Women might argue, “But how will he know I like him if I don’t text him to follow up after a date?” He will know you like him because you went on the date with him and you will return
his
text. To text first is to initiate contact. He may feel flattered for a minute, but then he will feel bored and move on to the next girl he really wanted and texted first.

Women who have a crush become positively ingenious when it comes to finding reasons to text a guy first. They want to thank him for drinks or dinner. They want to invite him to hear their friend’s band play at a club. They conveniently have two courtside tickets to his favorite basketball team or to a Broadway show he casually mentioned. They are going to be in his neighborhood or near his office and want to stop by. They are thinking about joining his gym and wanted to get a quick tour. Their friends are throwing them a thirtieth-birthday party and they want to send him an
Evite. They want to wish him a safe trip to California. The list goes on and on. The bottom line is you have to restrain yourself from texting a guy first for
any
reason.
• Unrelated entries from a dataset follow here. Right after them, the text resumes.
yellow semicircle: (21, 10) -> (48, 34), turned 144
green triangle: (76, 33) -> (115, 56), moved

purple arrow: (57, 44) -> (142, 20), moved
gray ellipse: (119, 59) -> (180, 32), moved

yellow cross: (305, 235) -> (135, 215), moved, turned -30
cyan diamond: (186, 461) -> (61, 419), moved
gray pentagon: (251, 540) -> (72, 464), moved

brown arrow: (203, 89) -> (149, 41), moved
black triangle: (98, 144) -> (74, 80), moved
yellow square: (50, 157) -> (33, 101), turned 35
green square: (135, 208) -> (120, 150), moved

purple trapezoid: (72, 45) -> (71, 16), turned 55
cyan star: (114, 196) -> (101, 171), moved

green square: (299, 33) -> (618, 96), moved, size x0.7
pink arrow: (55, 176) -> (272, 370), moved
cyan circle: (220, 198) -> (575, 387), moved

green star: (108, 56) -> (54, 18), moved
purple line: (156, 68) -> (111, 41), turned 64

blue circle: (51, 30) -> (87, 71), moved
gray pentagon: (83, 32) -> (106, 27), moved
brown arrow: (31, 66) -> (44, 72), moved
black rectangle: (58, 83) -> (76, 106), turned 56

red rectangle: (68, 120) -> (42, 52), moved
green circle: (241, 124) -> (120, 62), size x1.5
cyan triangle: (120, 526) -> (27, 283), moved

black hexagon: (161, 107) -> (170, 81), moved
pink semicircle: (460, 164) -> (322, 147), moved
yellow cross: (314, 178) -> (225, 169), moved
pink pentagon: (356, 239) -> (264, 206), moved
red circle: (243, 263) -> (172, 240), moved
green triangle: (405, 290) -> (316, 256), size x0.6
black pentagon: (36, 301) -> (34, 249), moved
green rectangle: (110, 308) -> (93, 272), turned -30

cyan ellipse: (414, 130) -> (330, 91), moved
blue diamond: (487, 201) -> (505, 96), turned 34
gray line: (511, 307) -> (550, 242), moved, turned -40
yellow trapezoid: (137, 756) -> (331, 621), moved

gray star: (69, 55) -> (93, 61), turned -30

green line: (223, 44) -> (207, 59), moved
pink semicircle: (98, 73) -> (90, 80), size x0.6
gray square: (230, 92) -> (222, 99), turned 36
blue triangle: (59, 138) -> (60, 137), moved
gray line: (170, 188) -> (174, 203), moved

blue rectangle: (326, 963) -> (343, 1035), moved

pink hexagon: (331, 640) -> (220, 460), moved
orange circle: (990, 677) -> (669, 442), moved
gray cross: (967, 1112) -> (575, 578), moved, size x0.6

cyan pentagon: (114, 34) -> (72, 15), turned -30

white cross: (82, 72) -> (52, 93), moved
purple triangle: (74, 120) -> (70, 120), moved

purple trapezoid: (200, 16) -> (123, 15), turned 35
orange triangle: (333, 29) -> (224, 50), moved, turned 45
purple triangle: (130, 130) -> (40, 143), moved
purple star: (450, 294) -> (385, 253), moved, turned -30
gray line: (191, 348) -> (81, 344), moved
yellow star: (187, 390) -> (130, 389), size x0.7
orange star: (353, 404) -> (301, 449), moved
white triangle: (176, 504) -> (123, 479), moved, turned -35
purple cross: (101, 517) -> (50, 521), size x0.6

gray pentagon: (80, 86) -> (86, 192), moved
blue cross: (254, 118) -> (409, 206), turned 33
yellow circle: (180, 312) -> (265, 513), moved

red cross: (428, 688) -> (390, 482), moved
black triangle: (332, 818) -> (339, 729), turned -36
It is pursuing, it doesn’t work, and it is a waste of time.

Mandy, a twenty-six-year-old nurse, e-mailed us asking if she could text a guy who she had been on and off with for a year (a scenario no
Rules
Girl would put up with!) to say their favorite group was playing in Atlantic City. “I won’t call him, but can I just shoot him a quick text? Would that be so bad? New Year’s Eve is coming up and I really want a date.” We went over the whole relationship. They were introduced at a party and talked for three hours that night. He told her he had just ended a relationship and was “not looking for anything serious.” They hooked up about eight times after that, all last-minute dinners and booty calls. The last time she heard from him had been two months earlier when he needed to vent about his ex. After he vented, they had sex.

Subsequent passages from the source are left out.